I’ve moved this to the Playing > Beta Testing Requests and Discussion
If you want to discuss concepts of writing about sanity and unreliable narrators in general without spoiling your game, I would suggest asking questions in Authoring > Story Research and Design
Thank you! this is a generous and careful welcome, and exactly the kind of grounding I was hoping for.
Let me put your mind at ease on the main thing: I actually wrote to the organizers before posting here, precisely because I wanted to be sure I had the eligibility right, and they were kind enough to confirm it.
The version I’m entering will make its public debut in the Comp and will be free for judges, full stop.
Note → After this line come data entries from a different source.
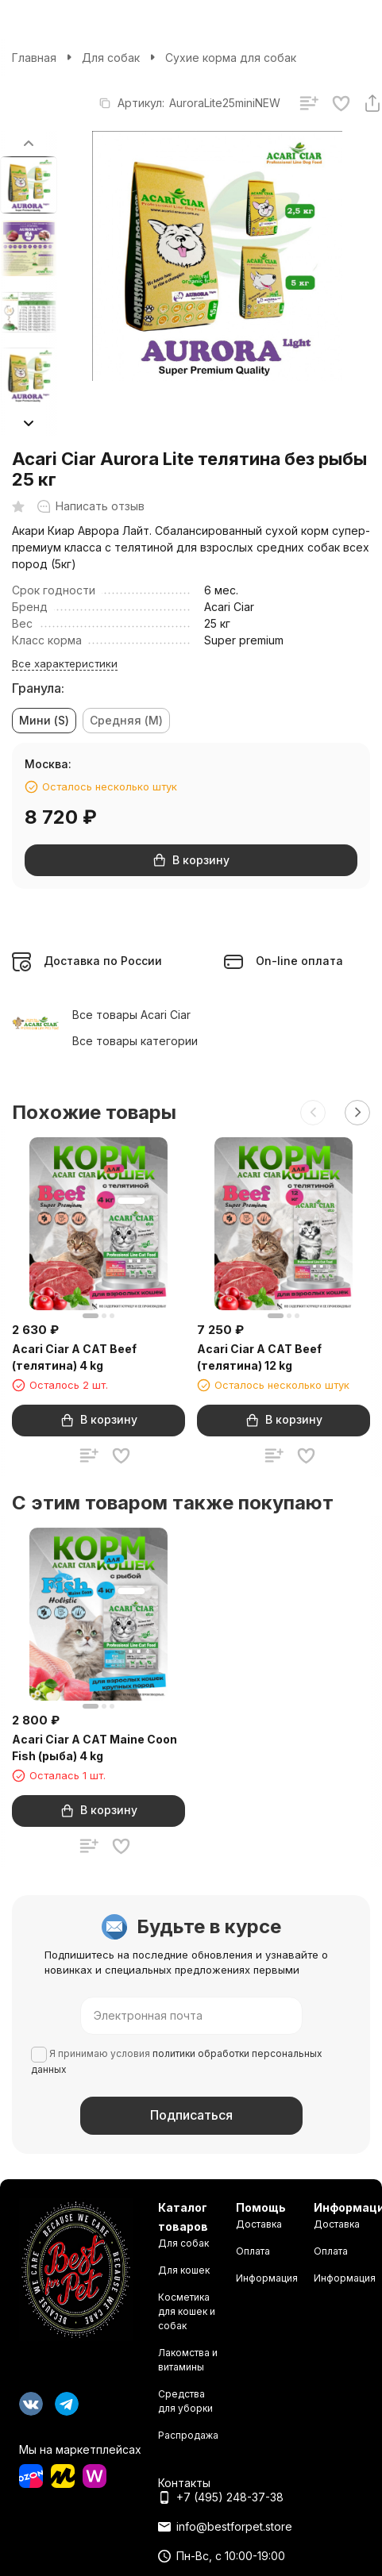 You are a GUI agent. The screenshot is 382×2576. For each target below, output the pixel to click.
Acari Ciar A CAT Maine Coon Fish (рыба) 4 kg (94, 1747)
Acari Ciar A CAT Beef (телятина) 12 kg (259, 1357)
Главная (34, 57)
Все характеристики (65, 663)
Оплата (253, 2251)
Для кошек (184, 2270)
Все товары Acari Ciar (131, 1014)
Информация (267, 2278)
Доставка (259, 2224)
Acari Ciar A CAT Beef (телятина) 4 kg (74, 1357)
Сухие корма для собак (230, 57)
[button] (28, 423)
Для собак (111, 57)
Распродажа (188, 2435)
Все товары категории (135, 1041)
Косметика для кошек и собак (186, 2311) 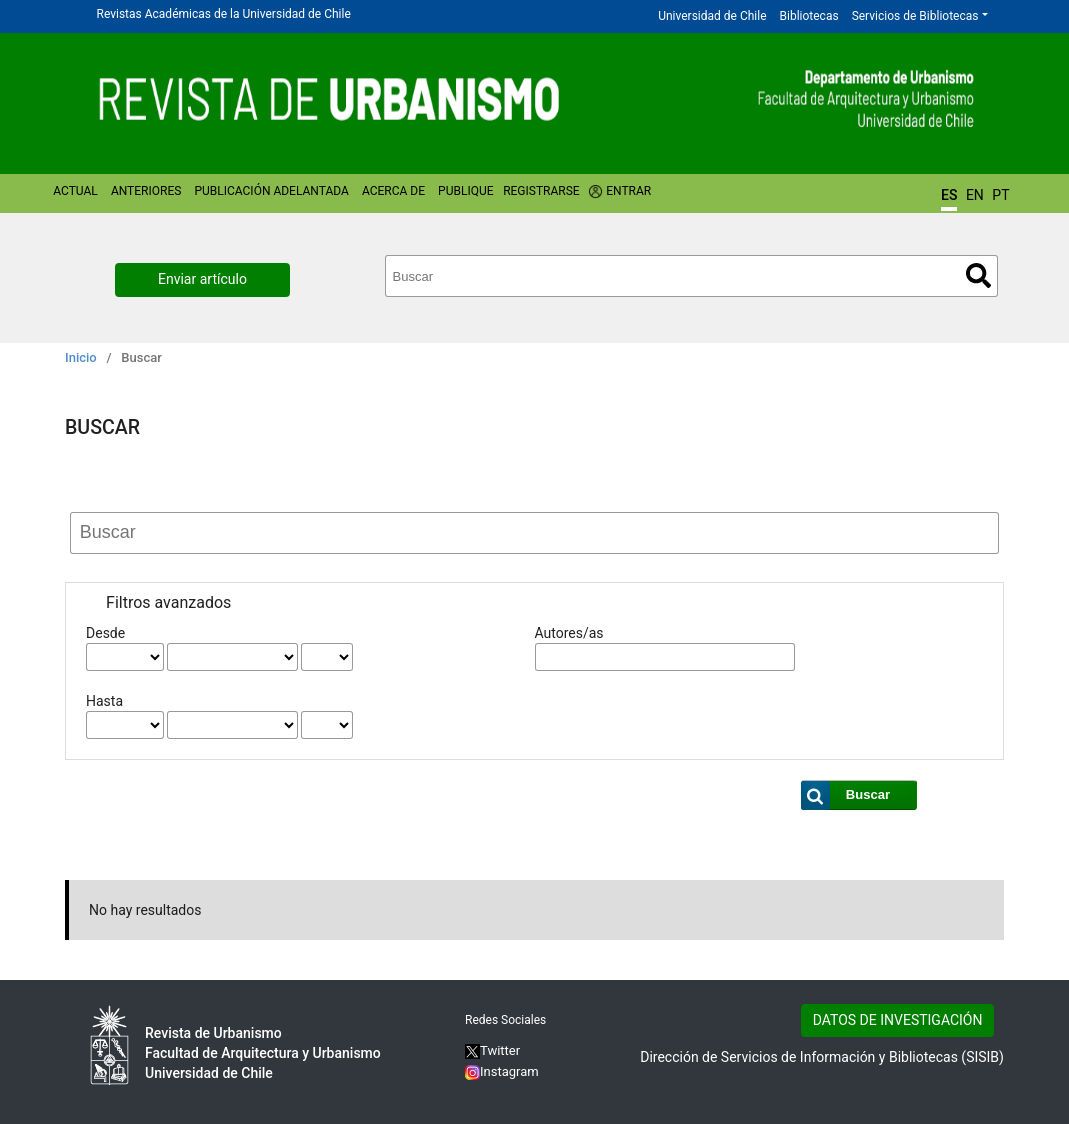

There’s no sale running alongside the competition: nothing playable and nothing for purchase during judging, and the release itself comes afterwards, once the Comp has wrapped.
On the archive, I understand and accept that the entered version stays free there, permanently, and I’m genuinely at peace with that.
The way I think about it, the entry is its own self-contained, shorter piece, and anything fuller comes later and separately, when it’s actually ready, very much in the spirit of doing a full release independent of the competition.
I’d rather the entry stand on its own as a story than lean on anything else.
On the practical side: understood on keeping testing private, and I’ll be careful not to post anything actually playable here.
Thank you for moving the thread, and for the pointer to Story Research & Design, that’s exactly where I’ll take any questions about writing sanity and unreliable narration without spoiling the work.
Thanks again for taking the time; it’s a warm first impression of the community.